The family of the Maharaja is very ancient, and is stated to belong to the Rajputs of the Lunar race.The family is descended from ruling family of a Raksel Raja of Palamau. The state became a British protectorate in 1818 after the Third Anglo-Maratha War. Neighbouring Udaipur State was founded in 1818 as an offshoot of Surguja State. In 1860 The State was conferred to younger son of Maharaja Amar Singh Deo, to Raja Bahadur Bindeshwari Prasad Singh Deo CSI. The Chief resided at PratappurPratappur, the headquarters of a tract which he held as a maintenance grant in Surguja, and was a ruler of considerable ability and force of character. In 1871 he aided in the suppression of a rebellion in the Keonjhar State, for which he received the thanks of Government, and gifts of an elephant with gold-embroidered trappings and a gold watch and chain.

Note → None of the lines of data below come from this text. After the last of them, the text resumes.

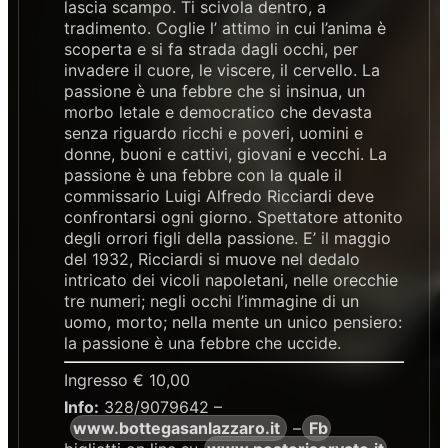
lascia scampo. Ti scivola dentro, a
tradimento. Coglie l’ attimo in cui l’anima è
scoperta e si fa strada dagli occhi, per
invadere il cuore, le viscere, il cervello. La
passione è una febbre che si insinua, un
morbo letale e democratico che devasta
senza riguardo ricchi e poveri, uomini e
donne, buoni e cattivi, giovani e vecchi. La
passione è una febbre con la quale il
commissario Luigi Alfredo Ricciardi deve
confrontarsi ogni giorno. Spettatore attonito
degli orrori figli della passione. E’ il maggio
del 1932, Ricciardi si muove nel dedalo
intricato dei vicoli napoletani, nelle orecchie
tre numeri; negli occhi l’immagine di un
uomo, morto; nella mente un unico pensiero:
la passione è una febbre che uccide.
Ingresso € 10,00
Info:
328/9079642 –
www.bottegasanlazzaro.it
–
Fb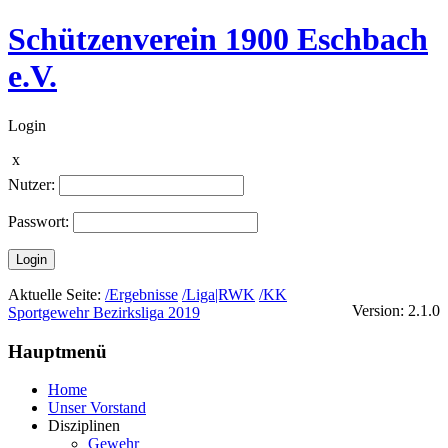
Schützenverein 1900 Eschbach
e.V.
Login
x
Nutzer:
Passwort:
Login
Aktuelle Seite:
/Ergebnisse
/Liga|RWK
/KK
Version: 2.1.0
Sportgewehr Bezirksliga 2019
Hauptmenü
Home
Unser Vorstand
Disziplinen
Gewehr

He obtained the title of Raja Bahadur as a personal distinction, and was also made a Companion of the Most Exalted Order of the Star of India. In 1820 hereditary title of Maharaja was conferred on ruling chief of Surguja. Surguja was one of the Chota Nagpur States and its rulers were Rajputs of the Raksel dynasty. They were the de facto overlords of the smaller states of Udaipur, Jashpur, Koriya (Korea) and Changbhakar that were fringing its territory.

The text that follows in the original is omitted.